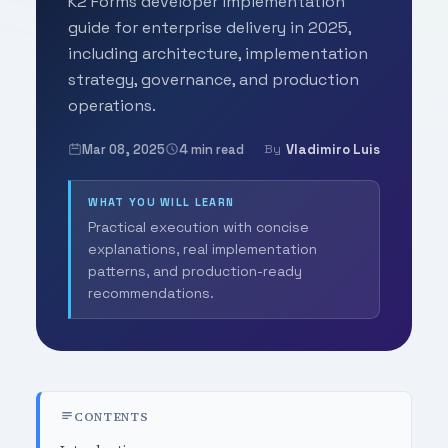
K2 Forms developer implementation
guide for enterprise delivery in 2025,
including architecture, implementation
strategy, governance, and production
operations.
Mar 08, 2025
4 min read
Vladimiro Luis
By
WHAT YOU WILL LEARN
Practical execution with concise
explanations, real implementation
patterns, and production-ready
recommendations.
CONTENTS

◆ Aim of the task ◆
The records above should be returned word for word, with every picture left out.

◆ Written solution ◆
K2 Forms developer implementation
guide for enterprise delivery in 2025,
including architecture, implementation
strategy, governance, and production
operations.
Mar 08, 2025
4 min read
Vladimiro Luis
By
WHAT YOU WILL LEARN
Practical execution with concise
explanations, real implementation
patterns, and production-ready
recommendations.
CONTENTS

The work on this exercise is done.